2 months ago • 2 mins
What’s going on here?
Reports out this week showed signs of US housing activity coming back to life.
What does this mean?
Sky-high mortgage rates have been putting Americans off the housing market, forcing them to forgo the dream of a yard and swing set for a little longer. But with the Federal Reserve hinting at potential rate cuts next year, investors have been buying up Treasuries to lock in the benefits of higher rates before they go. That’s been lowering their yields, and because mortgage rates tend to mirror the bond market, it makes sense that mortgage rates just hit their lowest since June after a five-week slide. So now, Americans have been lining up outside open houses again. Plus, housing construction is up, sales of pre-owned homes have picked up from a 13-year low, and builders are feeling optimistic about future business.
Why should I care?
Zooming out: It’s tarot time.
Economists don’t book psychic appointments: they use the housing market as their crystal ball. Stats like home sales, building permits, and house prices indicate how the economy as a whole is faring – and the latest promising signs are backed up by December’s US consumer confidence rising by the most since early 2021. So with the housing market seeming stable and Americans feeling financially confident, it’s no wonder Goldman Sachs pumped up its economic growth predictions for the last quarter of this year.
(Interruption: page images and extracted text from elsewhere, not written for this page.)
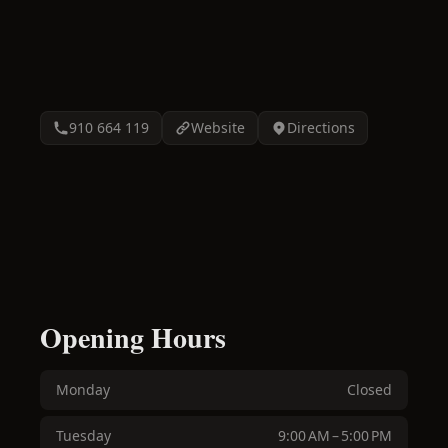
910 664 119
Website
Directions
Opening Hours
Monday
Closed
Tuesday
9:00 AM – 5:00 PM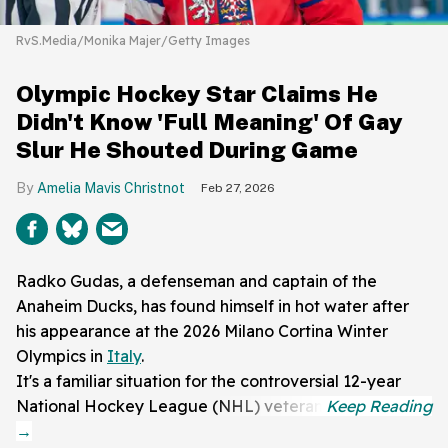
RvS.Media/Monika Majer/Getty Images
Olympic Hockey Star Claims He
Didn't Know 'Full Meaning' Of Gay
Slur He Shouted During Game
Amelia Mavis Christnot
Feb 27, 2026
Radko Gudas, a defenseman and captain of the
Anaheim Ducks, has found himself in hot water after
his appearance at the 2026 Milano Cortina Winter
Olympics in
Italy
.
It's a familiar situation for the controversial 12-year
National Hockey League (NHL) veteran.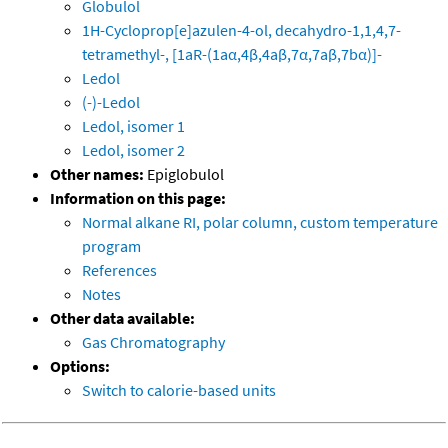
Globulol
1H-Cycloprop[e]azulen-4-ol, decahydro-1,1,4,7-
tetramethyl-, [1aR-(1aα,4β,4aβ,7α,7aβ,7bα)]-
Ledol
(-)-Ledol
Ledol, isomer 1
Ledol, isomer 2
Other names:
Epiglobulol
Information on this page:
Normal alkane RI, polar column, custom temperature
program
References
Notes
Other data available:
Gas Chromatography
Options:
Switch to calorie-based units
The bigger picture: London’s crying.
Homeowners in Britain won’t be quite as cheery, mind you: the average UK home turned 1.2% cheaper between this October and last, the quickest fall in over a decade. The steepest price drops are happening in the capital, too, with folk swapping London life for cheaper, roomier abodes elsewhere. But since the country’s inflation started falling in line in November, the Bank of England may start feeling the pressure from testy homeowners to cut its 15-year-high interest rates.